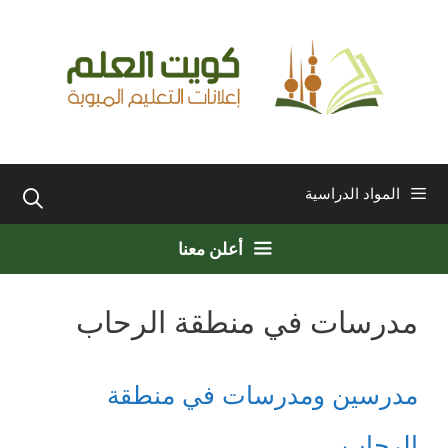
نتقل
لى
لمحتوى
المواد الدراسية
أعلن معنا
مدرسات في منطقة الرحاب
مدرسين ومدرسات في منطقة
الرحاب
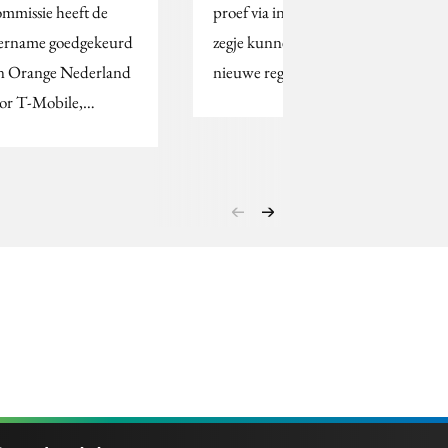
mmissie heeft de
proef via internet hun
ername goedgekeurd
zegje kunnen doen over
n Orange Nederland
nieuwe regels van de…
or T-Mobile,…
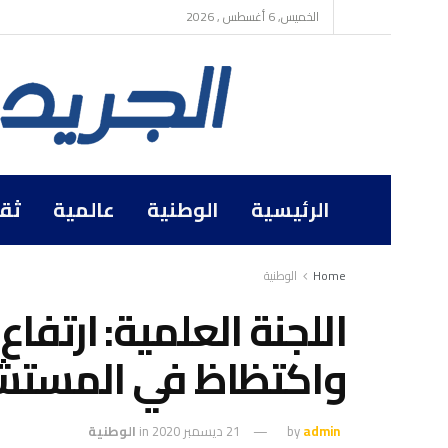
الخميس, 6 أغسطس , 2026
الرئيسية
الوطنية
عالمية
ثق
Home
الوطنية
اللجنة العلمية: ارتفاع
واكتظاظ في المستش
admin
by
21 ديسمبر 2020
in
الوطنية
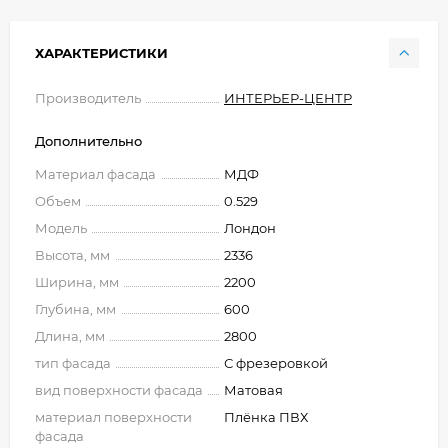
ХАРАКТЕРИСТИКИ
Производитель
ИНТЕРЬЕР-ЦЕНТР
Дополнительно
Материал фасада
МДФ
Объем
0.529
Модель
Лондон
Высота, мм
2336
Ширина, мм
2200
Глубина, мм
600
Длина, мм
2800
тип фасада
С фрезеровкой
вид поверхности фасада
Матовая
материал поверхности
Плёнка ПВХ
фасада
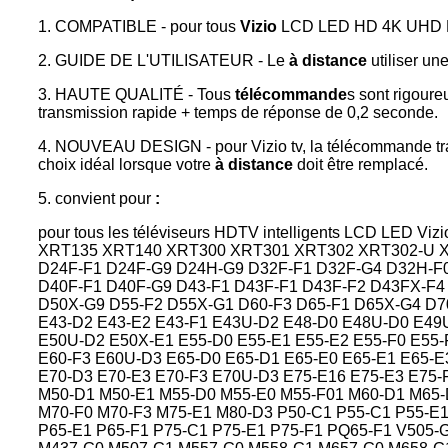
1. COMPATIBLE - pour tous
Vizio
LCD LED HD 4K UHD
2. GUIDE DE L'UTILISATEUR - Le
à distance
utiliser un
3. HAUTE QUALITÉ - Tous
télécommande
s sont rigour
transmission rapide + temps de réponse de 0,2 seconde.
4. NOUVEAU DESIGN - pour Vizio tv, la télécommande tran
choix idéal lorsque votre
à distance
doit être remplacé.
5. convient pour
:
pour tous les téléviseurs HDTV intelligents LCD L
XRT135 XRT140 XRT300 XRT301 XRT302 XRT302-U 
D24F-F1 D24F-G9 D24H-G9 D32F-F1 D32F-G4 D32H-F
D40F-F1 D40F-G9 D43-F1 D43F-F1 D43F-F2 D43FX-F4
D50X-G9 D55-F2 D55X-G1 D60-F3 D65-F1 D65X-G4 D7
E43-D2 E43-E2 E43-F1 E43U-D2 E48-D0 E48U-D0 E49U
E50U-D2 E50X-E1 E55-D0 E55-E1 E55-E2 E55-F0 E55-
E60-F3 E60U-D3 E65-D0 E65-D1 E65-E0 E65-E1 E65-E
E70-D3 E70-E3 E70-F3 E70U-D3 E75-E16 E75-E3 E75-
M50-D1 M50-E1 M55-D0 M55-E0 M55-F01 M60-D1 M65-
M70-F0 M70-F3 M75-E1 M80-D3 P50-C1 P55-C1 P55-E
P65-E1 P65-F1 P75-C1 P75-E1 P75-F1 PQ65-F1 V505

----------------

▶ ABOUT THIS TASK: Copy every record exactly as written, leaving out the pictures.

▶ EXERCISE SOLUTION:
نتقل
لى
لمحتوى
المواد الدراسية
أعلن معنا
مدرسات في منطقة الرحاب
مدرسين ومدرسات في منطقة
الرحاب
mmissie heeft de
proef via internet hun
ername goedgekeurd
zegje kunnen doen over
n Orange Nederland
nieuwe regels van de…
or T-Mobile,…
الخميس, 6 أغسطس , 2026
الرئيسية
الوطنية
عالمية
ثق
Home
الوطنية
اللجنة العلمية: ارتفاع
واكتظاظ في المستش
admin
by
21 ديسمبر 2020
in
الوطنية
ХАРАКТЕРИСТИКИ
Производитель
ИНТЕРЬЕР-ЦЕНТР
Дополнительно
Материал фасада
МДФ
Объем
0.529
Модель
Лондон
Высота, мм
2336
Ширина, мм
2200
Глубина, мм
600
Длина, мм
2800
тип фасада
С фрезеровкой
вид поверхности фасада
Матовая
материал поверхности
Плёнка ПВХ
фасада
1. COMPATIBLE - pour tous
Vizio
LCD LED HD 4K UHD
2. GUIDE DE L'UTILISATEUR - Le
à distance
utiliser un
3. HAUTE QUALITÉ - Tous
télécommande
s sont rigour
transmission rapide + temps de réponse de 0,2 seconde.
4. NOUVEAU DESIGN - pour Vizio tv, la télécommande tran
choix idéal lorsque votre
à distance
doit être remplacé.
5. convient pour
:
pour tous les téléviseurs HDTV intelligents LCD L
XRT135 XRT140 XRT300 XRT301 XRT302 XRT302-U 
D24F-F1 D24F-G9 D24H-G9 D32F-F1 D32F-G4 D32H-F
D40F-F1 D40F-G9 D43-F1 D43F-F1 D43F-F2 D43FX-F4
D50X-G9 D55-F2 D55X-G1 D60-F3 D65-F1 D65X-G4 D7
E43-D2 E43-E2 E43-F1 E43U-D2 E48-D0 E48U-D0 E49U
E50U-D2 E50X-E1 E55-D0 E55-E1 E55-E2 E55-F0 E55-
E60-F3 E60U-D3 E65-D0 E65-D1 E65-E0 E65-E1 E65-E
E70-D3 E70-E3 E70-F3 E70U-D3 E75-E16 E75-E3 E75-
M50-D1 M50-E1 M55-D0 M55-E0 M55-F01 M60-D1 M65-
M70-F0 M70-F3 M75-E1 M80-D3 P50-C1 P55-C1 P55-E
P65-E1 P65-F1 P75-C1 P75-E1 P75-F1 PQ65-F1 V505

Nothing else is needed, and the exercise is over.